If you want exposure to crypto but don't feel like managing a dozen wallets or researching which tokens are worth your time, 21Shares has a new answer. The Swiss issuer just rolled out two crypto index ETFs, and here's what makes them interesting: they're the first crypto index products registered under the Investment Company Act of 1940.
The 21Shares FTSE Crypto 10 Index ETF (TTOP) and the 21Shares FTSE Crypto 10 ex-BTC Index ETF (TXBC) represent something of a shift in how crypto funds are structured.
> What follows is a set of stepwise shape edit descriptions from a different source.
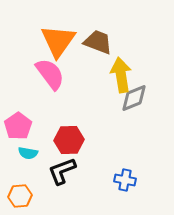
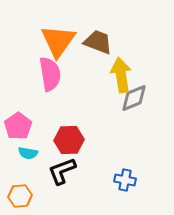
pink semicircle: rotated 28 degrees clockwise
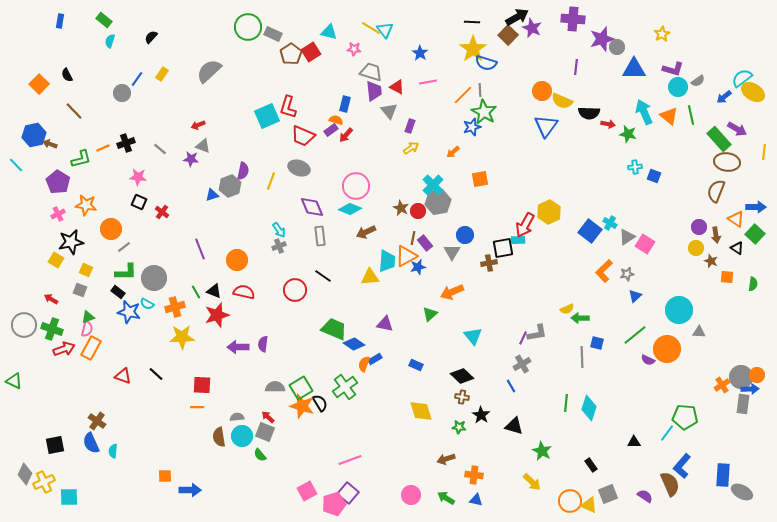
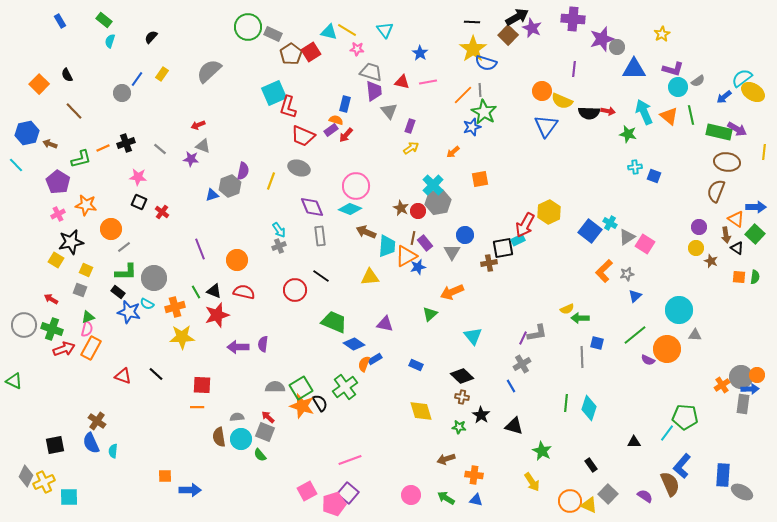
blue rectangle at (60, 21): rotated 40 degrees counterclockwise
yellow line at (371, 28): moved 24 px left, 2 px down
pink star at (354, 49): moved 3 px right
purple line at (576, 67): moved 2 px left, 2 px down
red triangle at (397, 87): moved 5 px right, 5 px up; rotated 14 degrees counterclockwise
cyan square at (267, 116): moved 7 px right, 23 px up
red arrow at (608, 124): moved 13 px up
blue hexagon at (34, 135): moved 7 px left, 2 px up
green rectangle at (719, 139): moved 7 px up; rotated 35 degrees counterclockwise
brown arrow at (366, 232): rotated 48 degrees clockwise
brown arrow at (716, 235): moved 10 px right
cyan rectangle at (518, 240): rotated 24 degrees counterclockwise
cyan trapezoid at (387, 261): moved 15 px up
black line at (323, 276): moved 2 px left
orange square at (727, 277): moved 12 px right
green semicircle at (753, 284): moved 2 px right, 7 px up
green trapezoid at (334, 329): moved 7 px up
gray triangle at (699, 332): moved 4 px left, 3 px down
cyan circle at (242, 436): moved 1 px left, 3 px down
gray diamond at (25, 474): moved 1 px right, 2 px down
yellow arrow at (532, 482): rotated 12 degrees clockwise
gray square at (608, 494): rotated 24 degrees counterclockwise
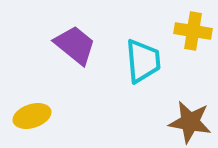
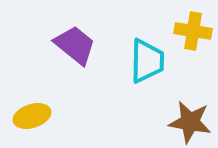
cyan trapezoid: moved 4 px right; rotated 6 degrees clockwise
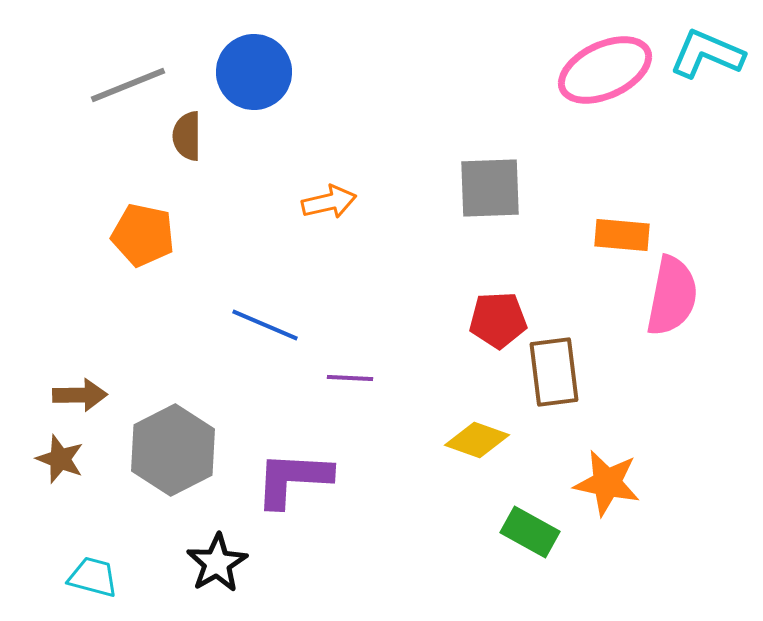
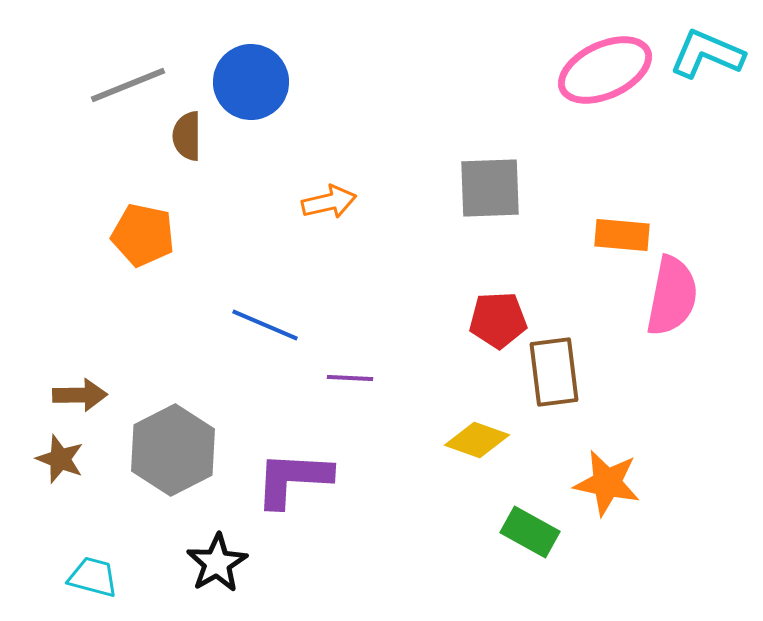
blue circle: moved 3 px left, 10 px down
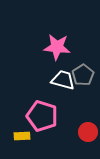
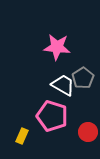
gray pentagon: moved 3 px down
white trapezoid: moved 5 px down; rotated 15 degrees clockwise
pink pentagon: moved 10 px right
yellow rectangle: rotated 63 degrees counterclockwise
Most crypto-linked funds in the U.S. fall under the '33 Act, which comes with a riskier regulatory framework. The '40 Act structure, by contrast, is what you typically see with traditional mutual funds and ETFs—more investor protections, more oversight.
So what do you actually get? Both funds offer a one-ticker route into a diversified basket of leading digital assets. We're talking Ethereum, Solana, Dogecoin, and others, with Bitcoin included only in TTOP. The funds rebalance quarterly, which makes sense given how quickly things move in crypto.
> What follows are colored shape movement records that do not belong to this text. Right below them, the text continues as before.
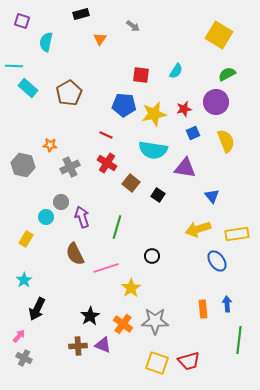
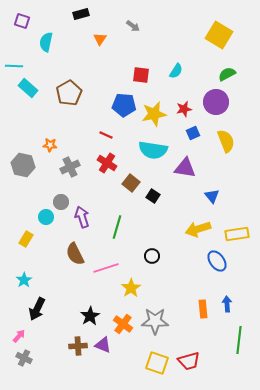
black square at (158, 195): moved 5 px left, 1 px down
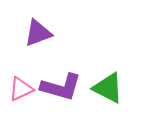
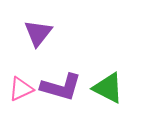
purple triangle: rotated 32 degrees counterclockwise
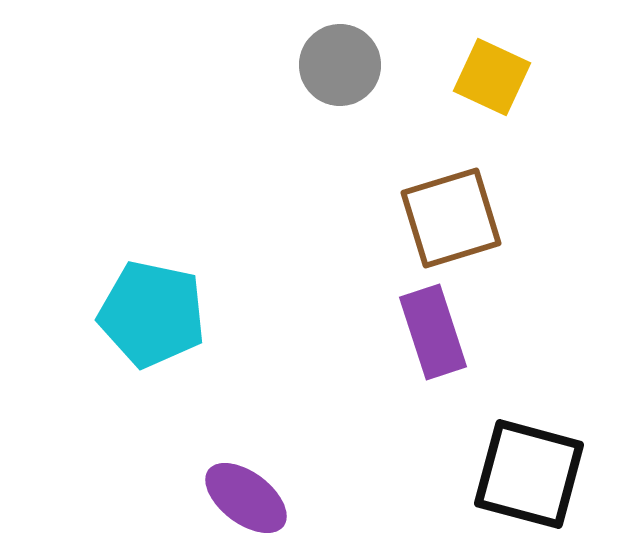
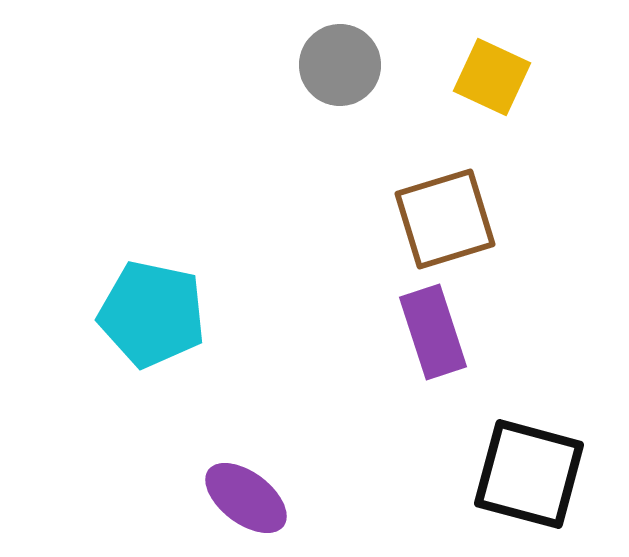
brown square: moved 6 px left, 1 px down
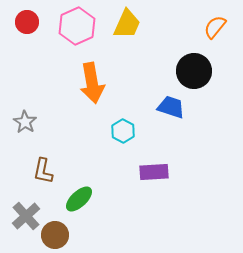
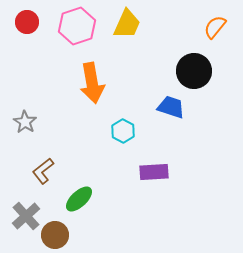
pink hexagon: rotated 6 degrees clockwise
brown L-shape: rotated 40 degrees clockwise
Federico Brokate, Global Head of Business Development at 21Shares, noted that clients increasingly want a "simple, regulated way" to access broad crypto exposure without the hassle of juggling wallets or picking individual tokens themselves.
The fee structures differ slightly between the two. TTOP charges 0.50% and tracks the FTSE Crypto 10 Select Index, a market-cap-weighted basket of the top 10 crypto assets globally. TXBC excludes Bitcoin and focuses on real-world blockchain applications, charging 0.65% while tracking the FTSE Crypto 10 ex Bitcoin Select Index.
21Shares, one of the world's largest crypto ETP providers, partnered with Teucrium Trading to bring these products to market. Teucrium pioneered the use of the '40 Act structure for commodity-linked funds, so they know the playbook. This time around, 21Shares achieves the desired crypto exposure indirectly by investing in its own Europe-listed ETPs.
But let's be realistic about expectations. While the product category is expanding, don't expect Bitcoin-level enthusiasm right away. According to Reuters, Duncan Moir, President of 21Shares, said uptake of multi-coin funds will likely be slower.
The timing is noteworthy too. These ETFs are entering a choppy market where Bitcoin recently dipped below $100,000 amid rising risk aversion and increasingly stiff competition. Asset managers are racing to launch spot altcoin ETFs left and right. Before these two, there were only two other multi-coin index ETFs under the '33 Act: the Grayscale Digital Large Cap Fund (GDLC) and the Hashdex Nasdaq Crypto Index ETF (NCIQ).
The question now is whether investors see enough value in the diversification and regulatory comfort to embrace these index products, or whether they'll stick with single-asset plays that have dominated the space so far.